ナチスドイツを経済運営面から検討したナチの経済史である。ヒトラー政権を経済面から検討した研究は少ないとのこと。上巻はナチスが政権をとってから第2次大戦(西部フランス)開始直前までについて。

1945年までのイギリスは世界帝国であった。1939年のイギリスとフランスのGDP合計は、ドイツとイタリアの合計の1.6倍だったという。本書を読むと、ドイツには重化学工業分野での大企業も多かったが、ドイツの国民一人当たりのGDPはあまり豊かな国ではなく、国民を大多数は農民で、資源も外国からの輸入に依存するものが多いのは意外だった。

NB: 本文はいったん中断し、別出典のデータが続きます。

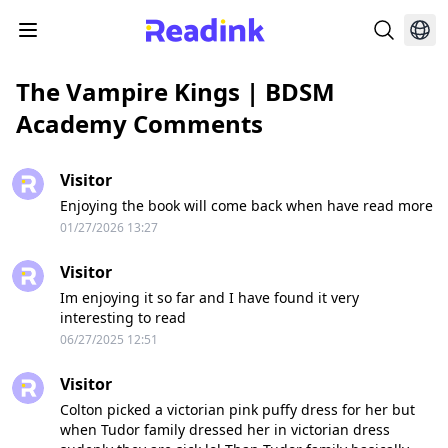
The Vampire Kings | BDSM
Academy Comments
Visitor
Enjoying the book will come back when have read more
01/27/2026 13:27
Visitor
Im enjoying it so far and I have found it very
interesting to read
06/27/2025 12:51
Visitor
Colton picked a victorian pink puffy dress for her but
when Tudor family dressed her in victorian dress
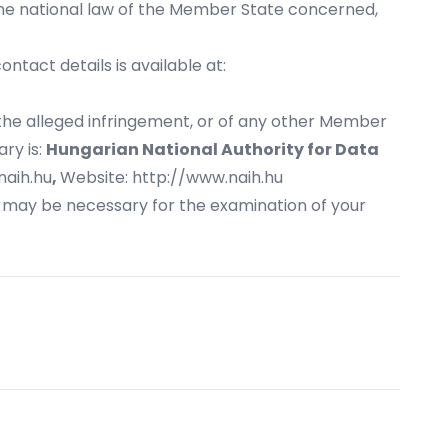
 the national law of the Member State concerned,
tact details is available at:
f the alleged infringement, or of any other Member
ry is:
Hungarian National Authority for Data
naih.hu
,
Website:
http://www.naih.hu
t may be necessary for the examination of your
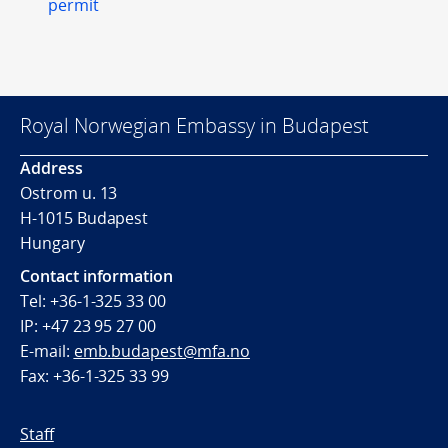
permit
Royal Norwegian Embassy in Budapest
Address
Ostrom u. 13
H-1015 Budapest
Hungary
Contact information
Tel: +36-1-325 33 00
IP: +47 23 95 27 00
E-mail:
emb.budapest@mfa.no
Fax: +36-1-325 33 99
Staff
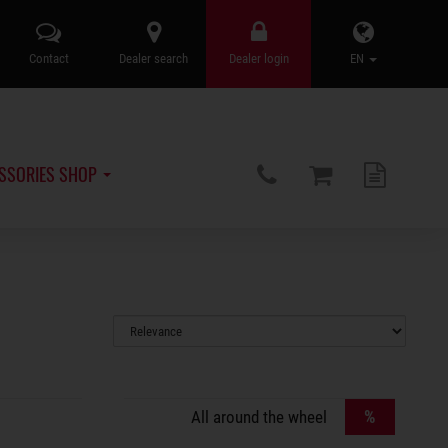
Contact
Dealer search
Dealer login
EN
SSORIES SHOP
%
All around the wheel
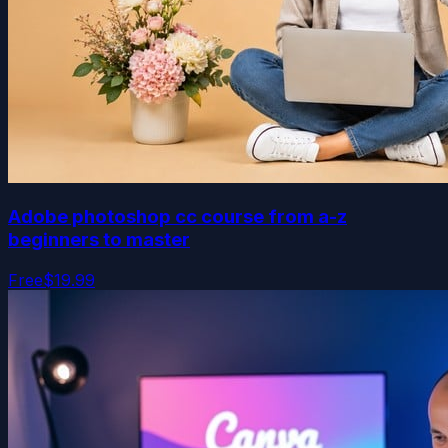
Adobe photoshop cc course from a-z
beginners to master
Free
$19.99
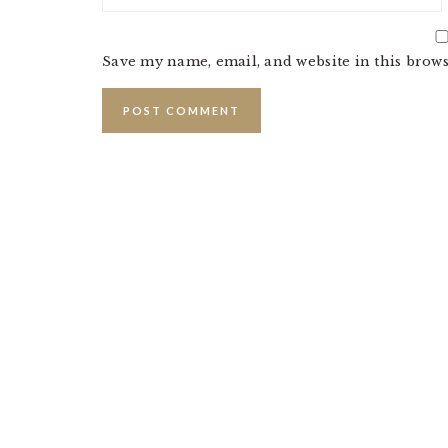
Save my name, email, and website in this brows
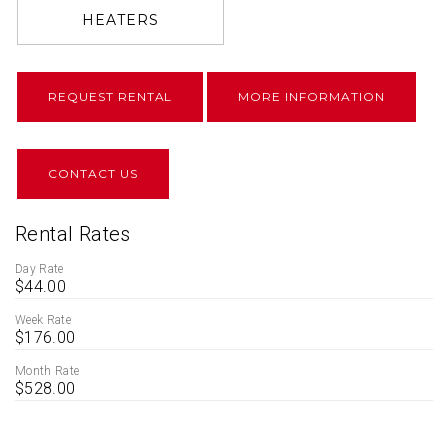
HEATERS
REQUEST RENTAL
MORE INFORMATION
CONTACT US
Rental Rates
Day Rate
$44.00
Week Rate
$176.00
Month Rate
$528.00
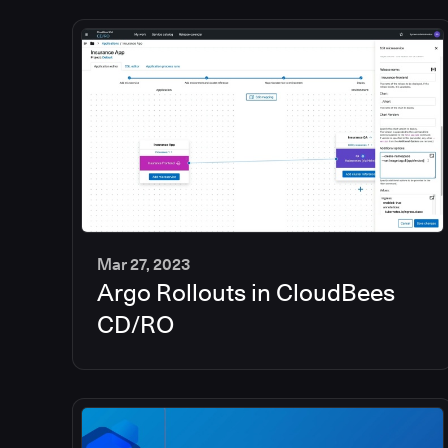
Mar 27, 2023
Argo Rollouts in CloudBees
6
min
CD/RO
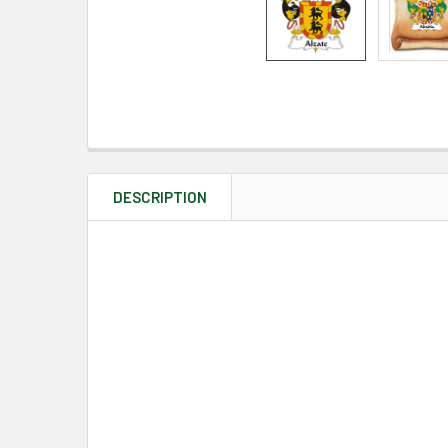
DESCRIPTION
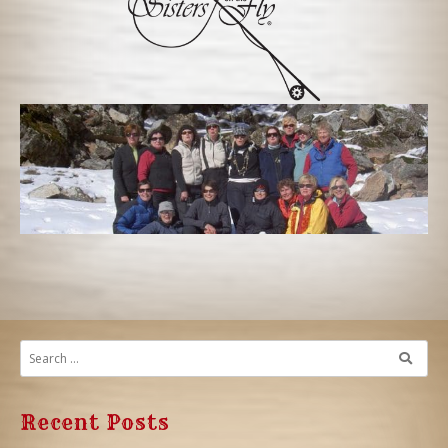
Recent Posts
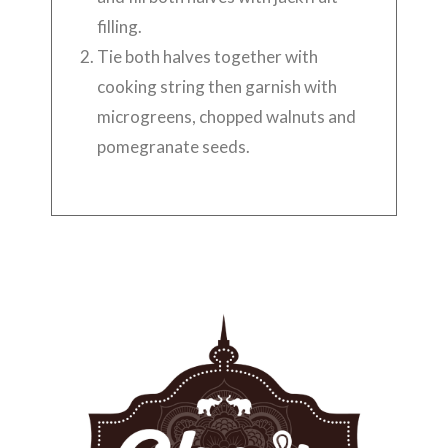
filling.
Tie both halves together with
cooking string then garnish with
microgreens, chopped walnuts and
pomegranate seeds.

1928年2月のヴァイマル共和国の選挙では、ヒトラーの党は2.5%の得票と12議席の獲得。シュトレーゼマンの経済修正主義が優勢だったが、これはアメリカへの期待に基づく。次のブリューイング政権は1930年4月米国からの債務支払いなどに対応するため人頭税、歳出削減、増税というデフレパッケージで経済暴落失業者倍増。1930年9月総選挙でナチ党得票率18.3%、107議席を獲得。1931~1932年冬までにドイツ経済はますます悪化。ナショナリズム政策へ転換する勢力が力を持つ。ブリューイング首相更迭後の1932年7月選挙でナチ党得票率32.7%。1933年1月ヒトラー政権樹立。

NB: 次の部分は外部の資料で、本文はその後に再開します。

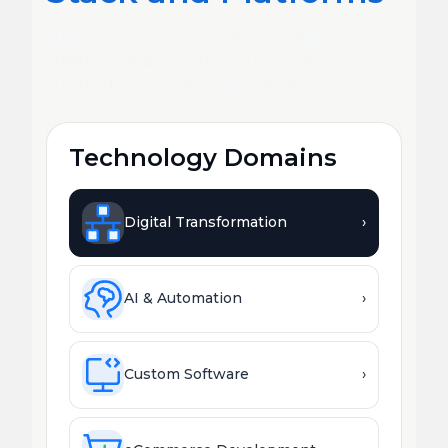
Deep expertise across every major
platform, framework, and emerging
technology your business needs.
Technology Domains
Digital Transformation
›
AI & Automation
›
Custom Software
›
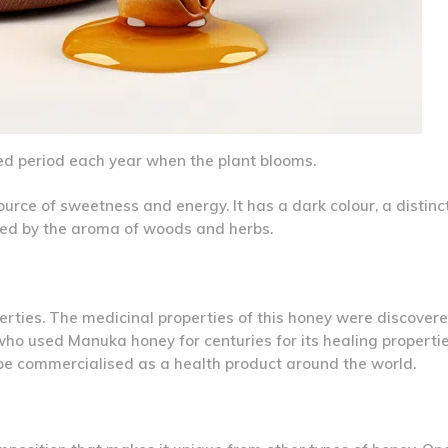
ted period each year when the plant blooms.
urce of sweetness and energy. It has a dark colour, a distinc
rked by the aroma of woods and herbs.
operties. The medicinal properties of this honey were discover
ho used Manuka honey for centuries for its healing properti
o be commercialised as a health product around the world.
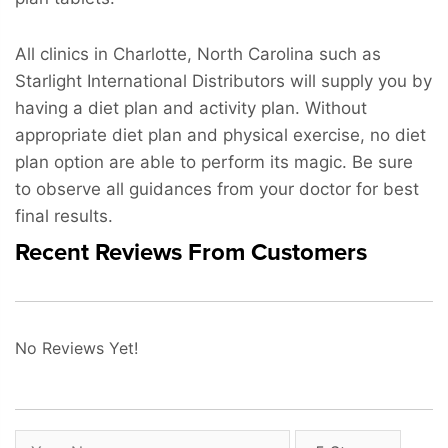
All clinics in Charlotte, North Carolina such as
Starlight International Distributors will supply you by
having a diet plan and activity plan. Without
appropriate diet plan and physical exercise, no diet
plan option are able to perform its magic. Be sure
to observe all guidances from your doctor for best
final results.
Recent Reviews From Customers
No Reviews Yet!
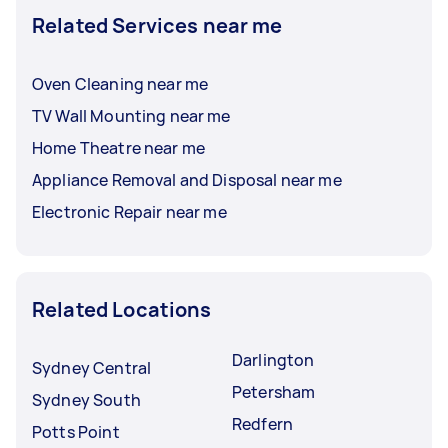
Related Services near me
Oven Cleaning near me
TV Wall Mounting near me
Home Theatre near me
Appliance Removal and Disposal near me
Electronic Repair near me
Related Locations
Darlington
Sydney Central
Petersham
Sydney South
Redfern
Potts Point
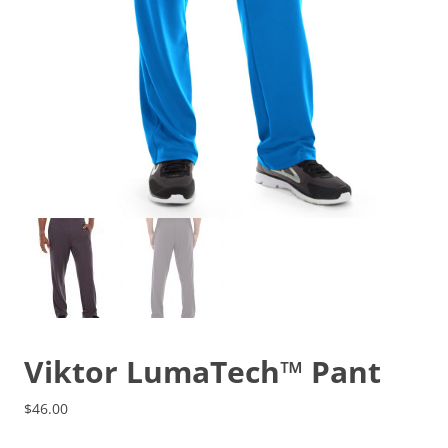
Viktor LumaTech™ Pant
$
46.00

ヒトラー政権成立から定まっていた最も重要な方向は、生存圏の確保であり、そのための再軍備である。

第一次大戦の賠償を多く抱える状態から、戦争に備えて軍備を整える過程では、国際金融面で非常な無理があった。当初は賠償の問題が主であり、後半では輸入のため使える外貨が少ないため、軍備に投入できる資源が限られてしまうという問題があった。軍備を整えるためには、民需を抑えて、鋼鉄などの資源を軍に傾斜配分する必要がある。本書の主な分析はこれをどのように実現したかということである。

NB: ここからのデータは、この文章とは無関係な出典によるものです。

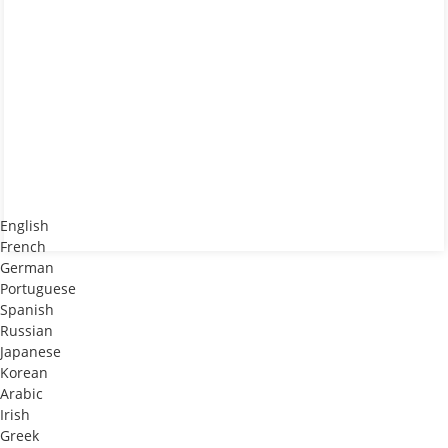
English
French
German
Portuguese
Spanish
Russian
Japanese
Korean
Arabic
Irish
Greek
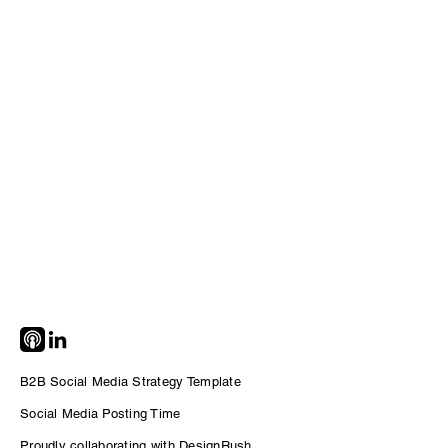
B2B Social Media Strategy Template
Social Me
dia Posting Time
Proudly collaborating with DesignRush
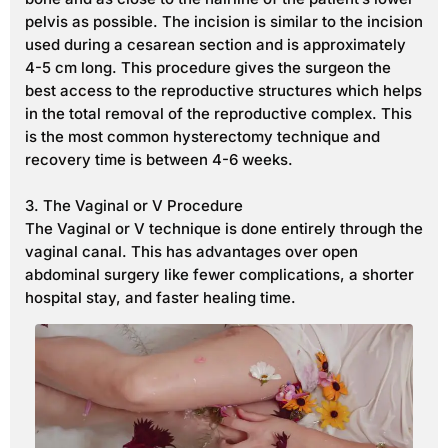
pelvis as possible. The incision is similar to the incision
used during a cesarean section and is approximately
4-5 cm long. This procedure gives the surgeon the
best access to the reproductive structures which helps
in the total removal of the reproductive complex. This
is the most common hysterectomy technique and
recovery time is between 4-6 weeks.
3. The Vaginal or V Procedure
The Vaginal or V technique is done entirely through the
vaginal canal. This has advantages over open
abdominal surgery like fewer complications, a shorter
hospital stay, and faster healing time.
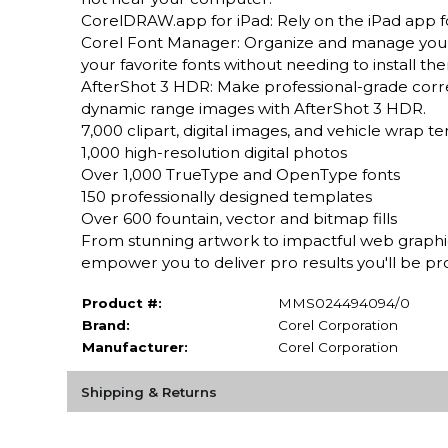
CorelDRAW.app for iPad: Rely on the iPad app for
Corel Font Manager: Organize and manage your fo
your favorite fonts without needing to install th
AfterShot 3 HDR: Make professional-grade cor
dynamic range images with AfterShot 3 HDR.
7,000 clipart, digital images, and vehicle wrap t
1,000 high-resolution digital photos
Over 1,000 TrueType and OpenType fonts
150 professionally designed templates
Over 600 fountain, vector and bitmap fills
From stunning artwork to impactful web graphics 
empower you to deliver pro results you'll be pr
Product #:
MMS024494094/0
Brand:
Corel Corporation
Manufacturer:
Corel Corporation
Shipping & Returns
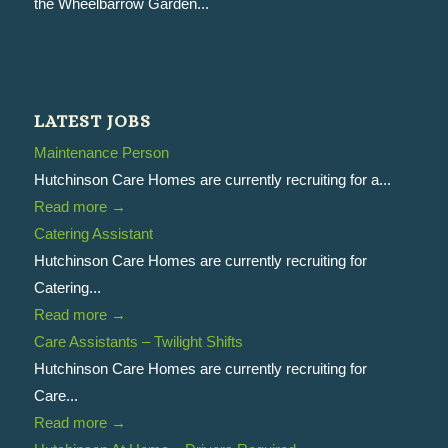
the Wheelbarrow Garden...
LATEST JOBS
Maintenance Person
Hutchinson Care Homes are currently recruiting for a...
Read more
→
Catering Assistant
Hutchinson Care Homes are currently recruiting for
Catering...
Read more
→
Care Assistants – Twilight Shifts
Hutchinson Care Homes are currently recruiting for
Care...
Read more
→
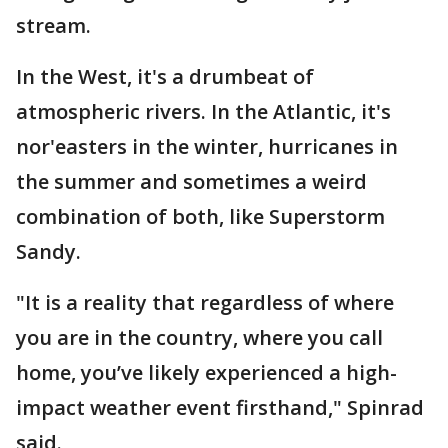
stream.
In the West, it's a drumbeat of
atmospheric rivers. In the Atlantic, it's
nor'easters in the winter, hurricanes in
the summer and sometimes a weird
combination of both, like Superstorm
Sandy.
"It is a reality that regardless of where
you are in the country, where you call
home, you’ve likely experienced a high-
impact weather event firsthand," Spinrad
said.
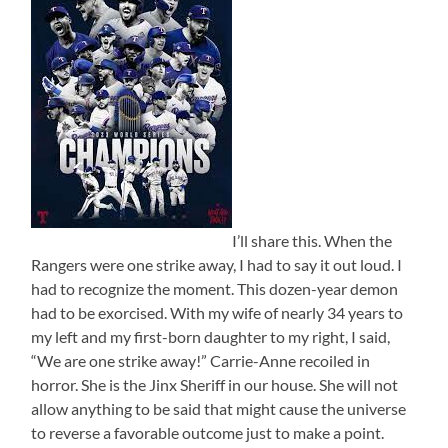
I’ll share this. When the
Rangers were one strike away, I had to say it out loud. I
had to recognize the moment. This dozen-year demon
had to be exorcised. With my wife of nearly 34 years to
my left and my first-born daughter to my right, I said,
“We are one strike away!” Carrie-Anne recoiled in
horror. She is the Jinx Sheriff in our house. She will not
allow anything to be said that might cause the universe
to reverse a favorable outcome just to make a point.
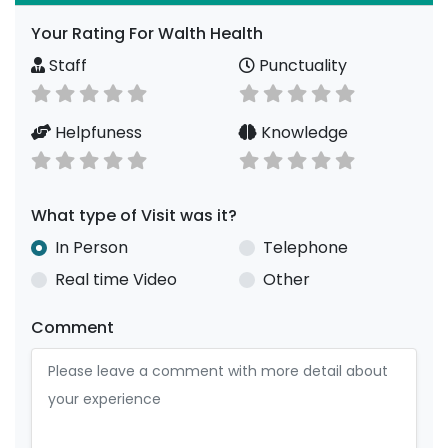
Your Rating For Walth Health
Staff
Punctuality
Helpfuness
Knowledge
What type of Visit was it?
In Person
Telephone
Real time Video
Other
Comment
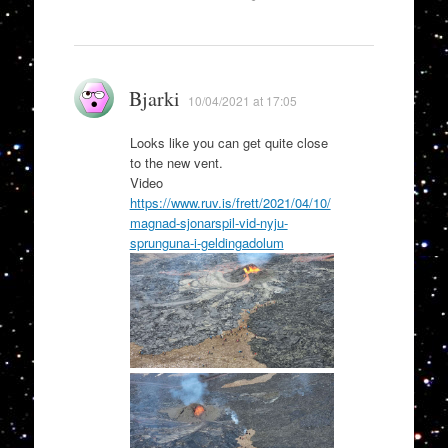
Bjarki
10/04/2021 at 17:05
Looks like you can get quite close
to the new vent.
Video
https://www.ruv.is/frett/2021/04/10/
magnad-sjonarspil-vid-nyju-
sprunguna-i-geldingadolum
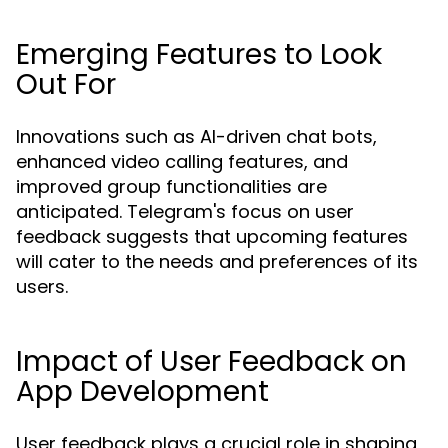
Emerging Features to Look
Out For
Innovations such as AI-driven chat bots,
enhanced video calling features, and
improved group functionalities are
anticipated. Telegram's focus on user
feedback suggests that upcoming features
will cater to the needs and preferences of its
users.
Impact of User Feedback on
App Development
User feedback plays a crucial role in shaping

ヒトラーは次のことを認識していたようだ。英仏にアメリカを加えれば、ドイツの国力は圧倒的に不利な状態である。ドイツは非常な速度で軍備の拡大を行ったが、国の生産力を考えると、1939年の冬あたりがドイツが相対的に有利であり、それから時間が経って連合国が戦力を整えるにつれて不利になる。そこで一か八かの開戦に踏み切らざるをえないという判断だったらしい。

このあたり、日本が太平洋戦争に踏み切ったときと似ていると感じる。資源のない物の考えることは同じということか。